她眯起眼睛,語氣裏帶著幾分怨毒,
“而且完全不比她外祖一家做得差。
甚至我的經商才能,可能已經遠遠超過了她外祖一家。
所以她才會出手攪黃我和姨孃的這個夢想。
就是怕我賺到錢,怕我過上好日子唄!”
她越想越覺得自己猜得沒錯,胸口的怨氣像被人添了柴,越燒越旺。
小蘭在一旁聽得心驚肉跳,卻隻能裝作什麼都沒聽見。
連呼吸都放輕了幾分,生怕一不小心觸怒了這位,已經被銀子沖昏了頭的二小姐。
李朔萱重重地放下茶盞,茶蓋與杯身碰撞發出清脆的聲響。
她仰頭靠在軟枕上,眼神迷離地望著帳頂。
心裏一遍又一遍地盤算著未來的財富和權勢,嘴角掛著誌得意滿的笑。
現在,唯一讓李朔萱心裏不痛快的,就是不能經銷更多的火燒雲果子酒。
她一手托著下巴,一手有一下沒一下地敲著桌麵,眉頭緊鎖,心裏飛快地盤算著。
總不能就這麼被這一點配額困住手腳。
得再想個辦法,再去見一次那個沈老闆。
軟磨硬泡也好,威逼利誘也罷,一定要把果子酒的份額再往上抬一抬。
隻要能多拿到一點貨,她的銀子就能像滾雪球一樣越滾越大。
“不能再這樣下去。
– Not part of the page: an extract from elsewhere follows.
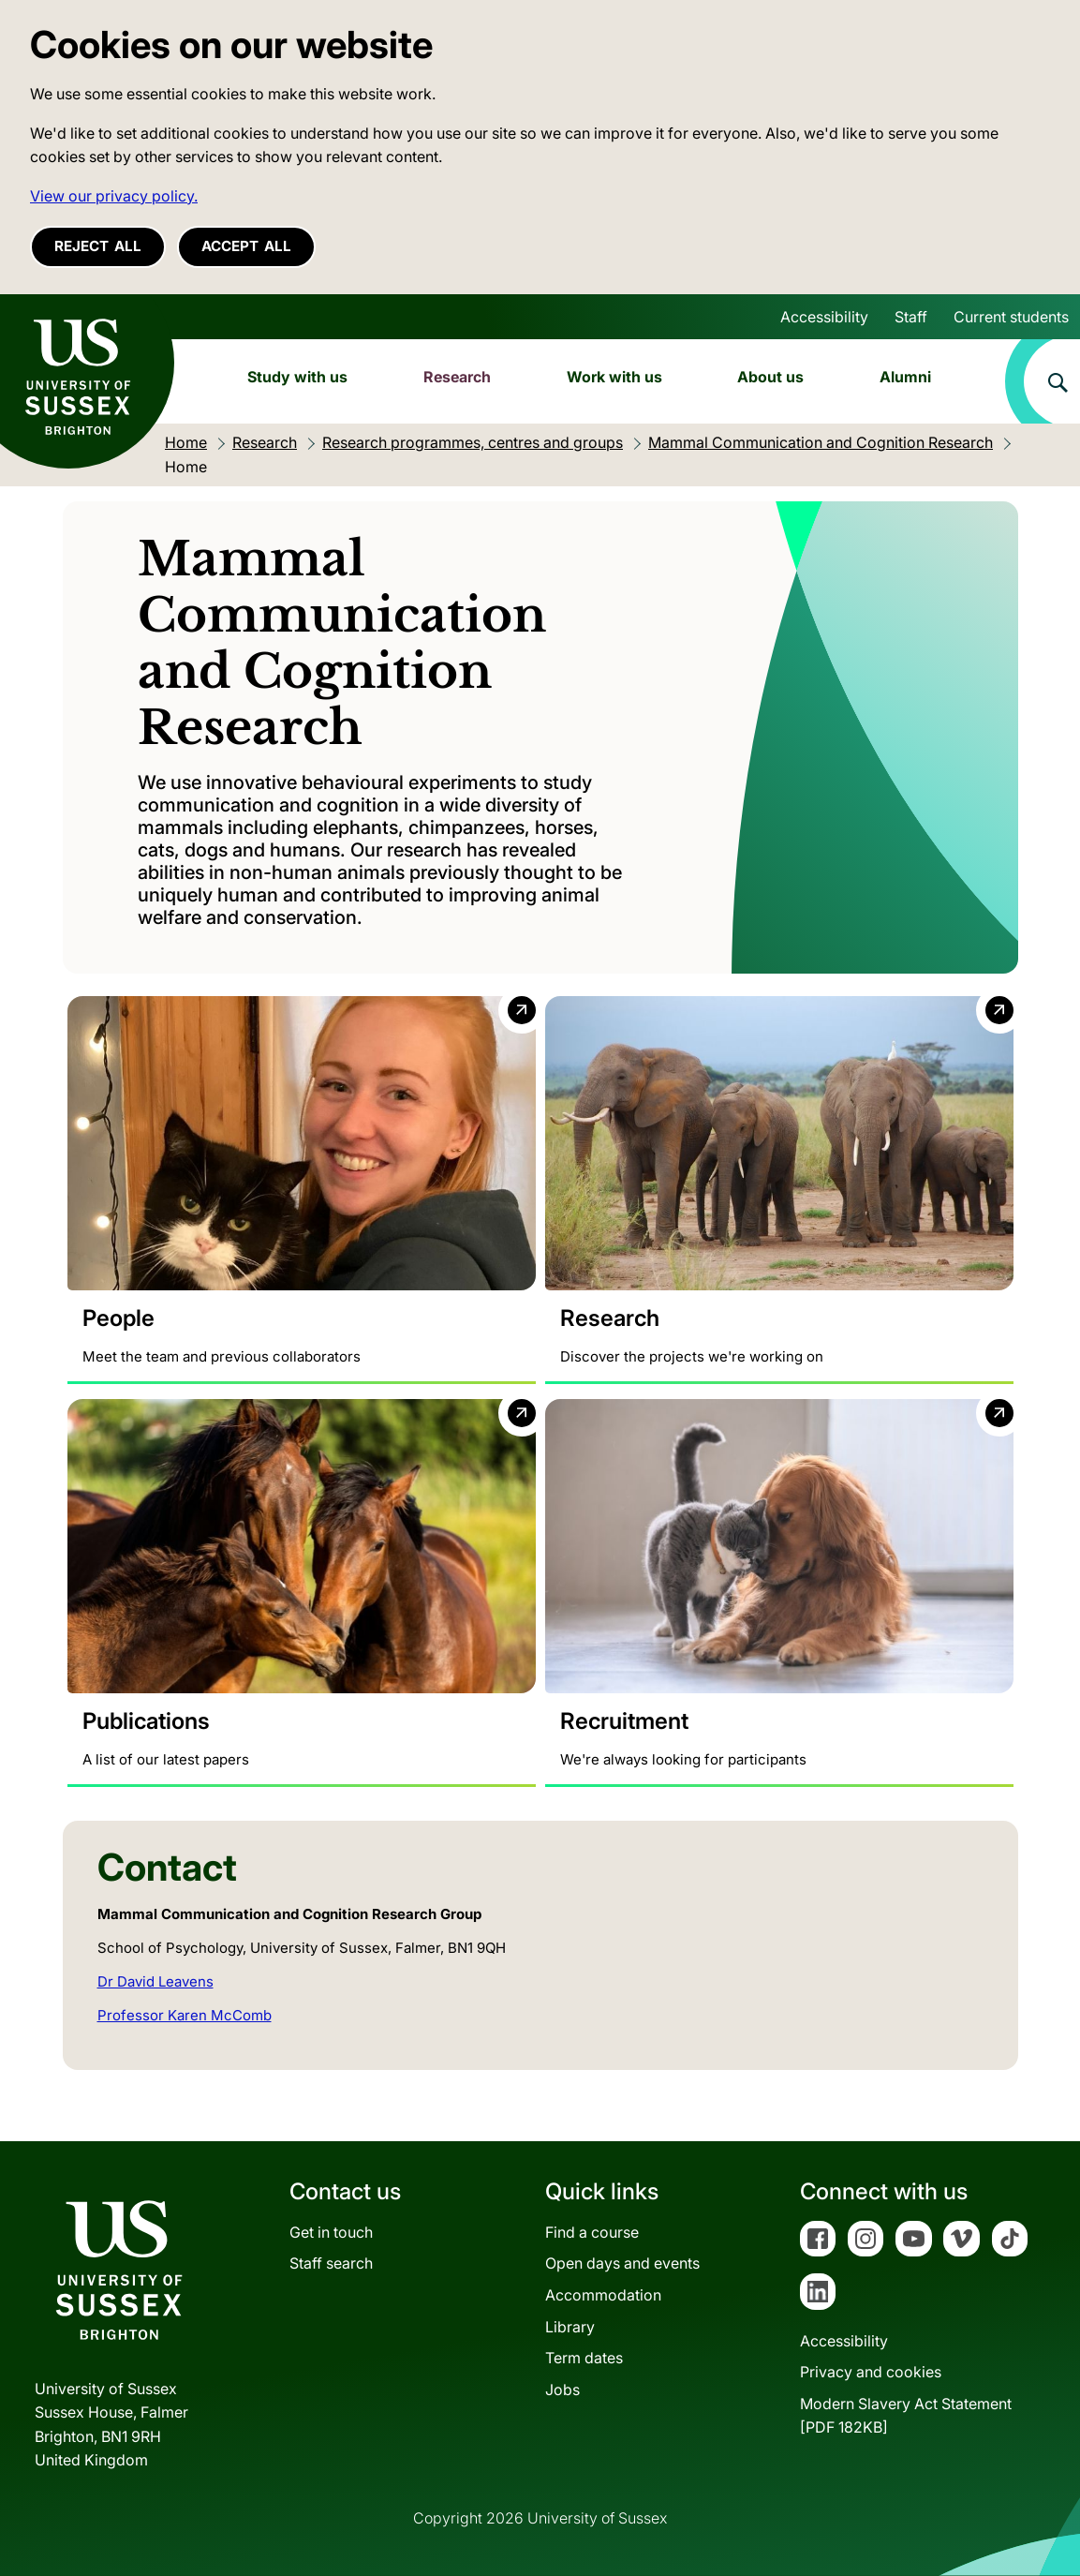  I want to click on Accommodation, so click(603, 2295).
”
她喃喃自語,停在窗邊。
夕陽將她的影子拉得細長,映在堆滿賬冊的桌案上。
她想起三皇子那雙總是帶著審視的眼睛,想起王府賬房先生畢恭畢敬遞上鑰匙的模樣。
若不能展現更大的價值,她憑什麼奢望掌管整個王府的產業?
必須再見沈重一麵。
李朔萱攥緊了袖中的帕子,眼神逐漸堅定。
這次無論如何,都要把經銷份額再提高些。
同一片夕陽灑進瑤光院。
李朔瑤倚在窗邊的美人榻上,聽秋月稟報果子酒的進展。
廊下幾株晚桂開得正好,甜香隨風潛入室內。
“大小姐,按雀兒那丫頭想的法子,第二批酒的成熟期足足縮短了四成。”
秋月臉上是掩不住的笑意,
“就是在酒窖裡盤了兩個火炕,燒兩天歇兩天,一冷一熱地催著。
二狗子說,這法子在莊上試了,效果好得很呢。”
李朔瑤端起茶盞,盞中茶湯映出她含笑的眉眼:
“雀兒這丫頭確實機靈。傳我的話,賞她一對赤金丁香墜子,再多支三個月月錢。
往後果子酒的銷路開啟了。也不能忘了她。”
“是。”
秋月應下,又往前湊了湊,壓低聲音,
“按您的吩咐,這批酒換了三成原料,添了當歸、枸杞幾味藥材。
如今酒色呈琥珀金,與第一批的嫣紅截然不同。
裝酒的罈子也按新樣式燒製了,壇身繪著纏枝蓮紋,瞧著一等一的貴氣。”
“很好。”
李朔瑤輕輕放下茶盞,瓷底與紫檀小幾相觸,發出清脆的“嗒”聲。
她轉向侍立一旁的春花,眼眸在暮色中亮得驚人,
“去告訴舅舅,可以開始第二步了。”
春花會意,屈膝一禮後快步退出。
腳步聲漸遠,李朔瑤望向窗外沉沉的暮色,唇角勾起一抹若有似無的弧度。